__TASK GOAL__
The pictures are to be left out when the listing below is reproduced word for word.

__THE DATA__
+ + + +
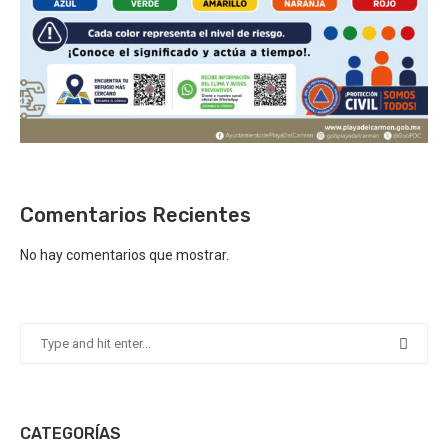
Comentarios Recientes
No hay comentarios que mostrar.
CATEGORÍAS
+ + + +
__WORKED SOLUTION__
Comentarios Recientes
No hay comentarios que mostrar.
CATEGORÍAS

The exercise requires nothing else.